Repeated training runs out of GPU memory

tillspeicher · July 22, 2024, 3:24pm

Hi, I’m trying to repeatedly train a Llama-2-13B model on different datasets using the HF Trainer, but I’m running out of memory on repeated runs.

Detailed problem description:

I train the model on one dataset using one Trainer instance, then create another Trainer and train it on another dataset, basically

model = ...
for data in datasets:
    trainer = Trainer(..., model=model, train_dataset=data)

The first training run works fine, but the second training run runs out of GPU memory during the first training step:

torch.cuda.OutOfMemoryError: CUDA out of memory. Tried to allocate 48.49 GiB. GPU 0 has a total capacity of 79.14 GiB of which 28.59 GiB is free. Process 1380018 has 50.29 GiB memory in use. Of the allocated memory 49.19 GiB is allocated by PyTorch, and 12.48 MiB is reserved by PyTorch but unallocated. If reserved but unallocated memory is large try setting PYTORCH_CUDA_ALLOC_CONF=expandable_segments:True to avoid fragmentation.  See documentation for Memory Management  (https://pytorch.org/docs/stable/notes/cuda.html#environment-variables)

Presumably there is some sort of memory leak.

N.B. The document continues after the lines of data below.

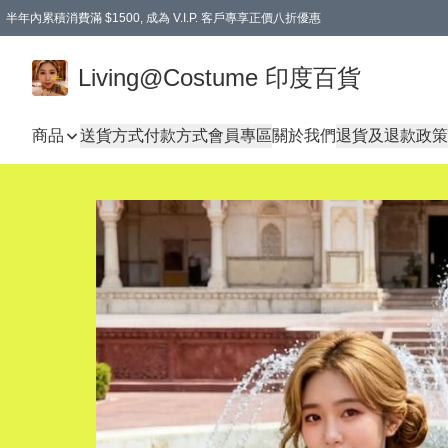
半年內累積消費滿 $1500, 成為 V.I.P. 客戶專享正價八折優惠
滿$600免本地運費
Living@Costume 印度百貨
商品
送貨方式
付款方式
會員專區
關於我們
退貨及退款政策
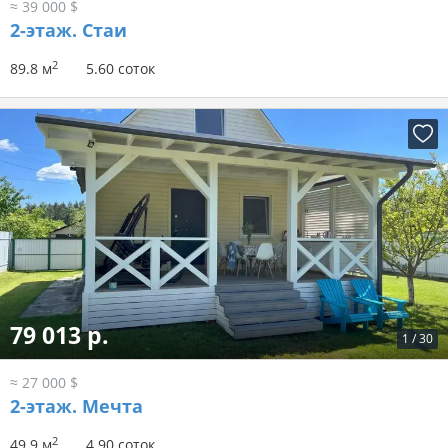
≈ 39 000 $
2-этаж.
Стаи
2
89.8 м
5.60 соток
79 013 р.
1
/
30
≈ 27 000 $
2-этаж.
Мечта
2
49.9 м
4.90 соток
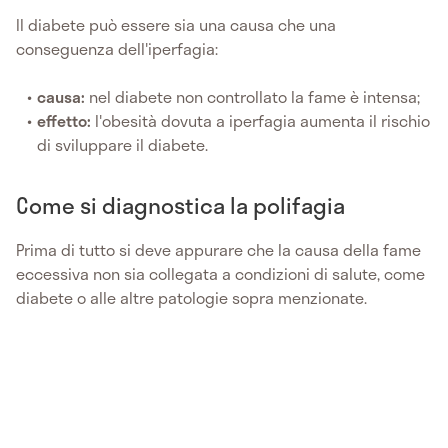
Il diabete può essere sia una causa che una
conseguenza dell'iperfagia:
causa:
nel diabete non controllato la fame è intensa;
effetto:
l'obesità dovuta a iperfagia aumenta il rischio
di sviluppare il diabete.
Come si diagnostica la polifagia
Prima di tutto si deve appurare che la causa della fame
eccessiva non sia collegata a condizioni di salute, come
diabete o alle altre patologie sopra menzionate.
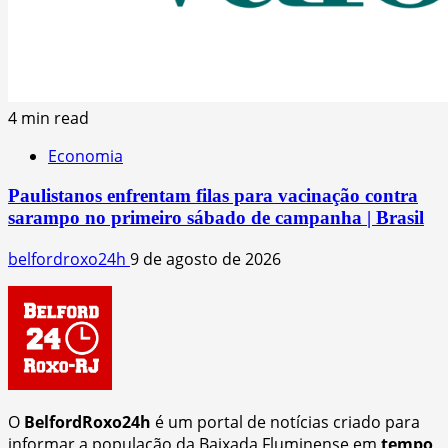
4 min read
Economia
Paulistanos enfrentam filas para vacinação contra
sarampo no primeiro sábado de campanha | Brasil
belfordroxo24h
9 de agosto de 2026
O
BelfordRoxo24h
é um portal de notícias criado para
informar a população da Baixada Fluminense em
tempo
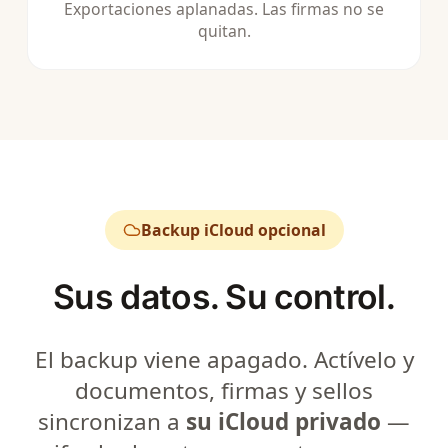
Exportaciones aplanadas. Las firmas no se
quitan.
Backup iCloud opcional
Sus datos. Su control.
El backup viene apagado. Actívelo y
documentos, firmas y sellos
sincronizan a
su iCloud privado
—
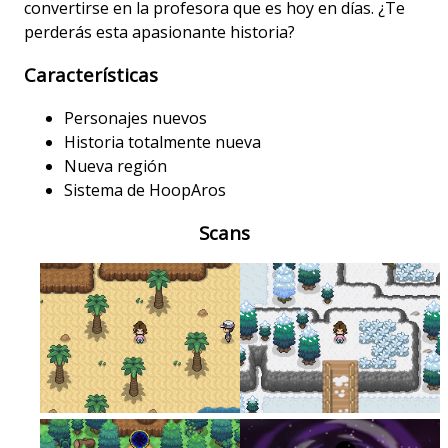
convertirse en la profesora que es hoy en días. ¿Te
perderás esta apasionante historia?
Características
Personajes nuevos
Historia totalmente nueva
Nueva región
Sistema de HoopAros
Scans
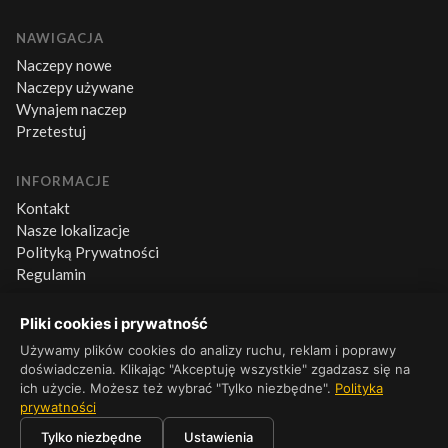
NAWIGACJA
Naczepy nowe
Naczepy używane
Wynajem naczep
Przetestuj
INFORMACJE
Kontakt
Nasze lokalizacje
Polityką Prywatności
Regulamin
Pliki cookies i prywatność
KONTAKT
+48 660 500 600
Używamy plików cookies do analizy ruchu, reklam i poprawy
doświadczenia. Klikając "Akceptuję wszystkie" zgadzasz się na
Pn–Pt 8:00–16:00
ich użycie. Możesz też wybrać "Tylko niezbędne".
Polityka
prywatności
Tylko niezbędne
Ustawienia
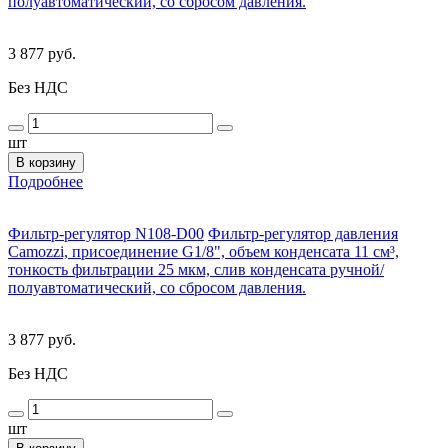
полуавтоматический, со сбросом давления.
3 877 руб.
Без НДС
шт
В корзину
Подробнее
Фильтр-регулятор N108-D00
Фильтр-регулятор давления
Camozzi, присоединение G1/8", объем конденсата 11 см³,
тонкость фильтрации 25 мкм, слив конденсата ручной/
полуавтоматический, со сбросом давления.
3 877 руб.
Без НДС
шт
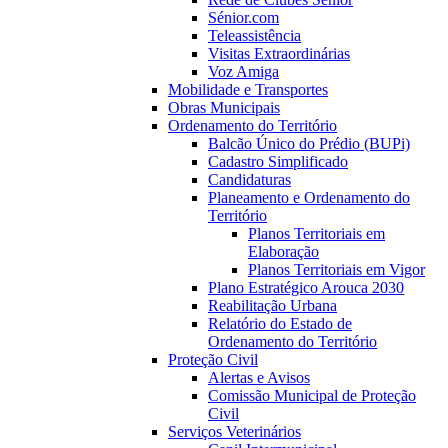
Sénior.com
Teleassistência
Visitas Extraordinárias
Voz Amiga
Mobilidade e Transportes
Obras Municipais
Ordenamento do Território
Balcão Único do Prédio (BUPi)
Cadastro Simplificado
Candidaturas
Planeamento e Ordenamento do
Território
Planos Territoriais em
Elaboração
Planos Territoriais em Vigor
Plano Estratégico Arouca 2030
Reabilitação Urbana
Relatório do Estado de
Ordenamento do Território
Proteção Civil
Alertas e Avisos
Comissão Municipal de Proteção
Civil
Serviços Veterinários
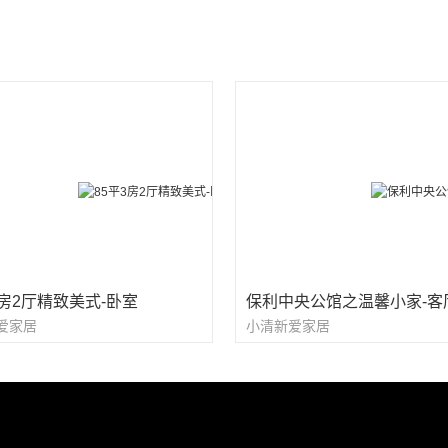
3房2厅精致美式-卧室
保利中央公馆之温馨小家-客
爱家居
小清新爱家居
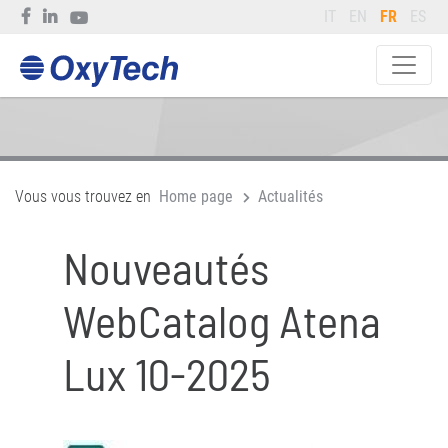
IT
EN
FR
ES
Vous vous trouvez en
Home page
Actualités
Nouveautés
WebCatalog Atena
Lux 10-2025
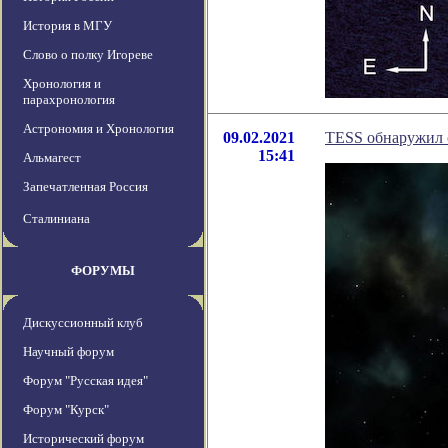
История в МГУ
Слово о полку Игореве
Хронология и
парахронология
Астрономия и Хронология
09.02.2021
TESS обнаружил с
15:41
Альмагест
Запечатленная Россия
Сталиниана
ФОРУМЫ
Дискуссионный клуб
Научный форум
Форум "Русская идея"
Форум "Курск"
Исторический форум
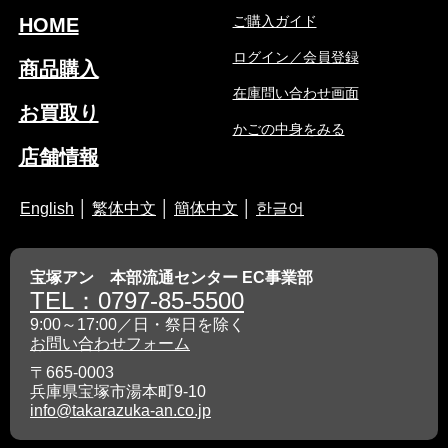
ご購入ガイド
HOME
ログイン／会員登録
商品購入
在庫問い合わせ画面
お買取り
かごの中身をみる
店舗情報
English
│
繁体中文
│
簡体中文
│
한글어
宝塚アン 本部流通センター EC事業部
TEL：0797-85-5500
9:00～17:00／日・祭日を除く
お問い合わせフォーム
〒665-0003
兵庫県宝塚市湯本町9-10
info@takarazuka-an.co.jp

torch.cuda.mem_get_info() shows that after the first training run, i.e. when the second run starts, about 27GB of GPU memory are allocated.
I suspect that these are the model parameters still loaded onto the GPU (13B x 2 bytes (bfloat16) ~= 27 GB).
My assumption is that this should be fine, since I anyway want the model to be on the GPU for the next training run.

Solution attempts so far

One guess is that the trainer somehow leaks GPU memory.
I tried to delete it and free up memory as follows:

import gc
import torch

model = ...
for data in datasets:
    trainer = Trainer(..., model=model, train_dataset=data)
    
    del trainer
    gc.collect()
    torch.cuda.empty_cache()

but I’m still getting the same OOM error.

I also tried moving the model to the CPU in between training runs to free up memory via model = model.to("cpu"); torch.cuda.empty_cache(), but this also didn’t change the memory issues.

Deleting and reloading the model form disk also does not seem to work:

del model
torch.cuda.empty_cache()
model = ... # reload

I also tried re-using the same trainer instance by just changing the train_dataset attribute of the trainer after each run, with the same OOM result.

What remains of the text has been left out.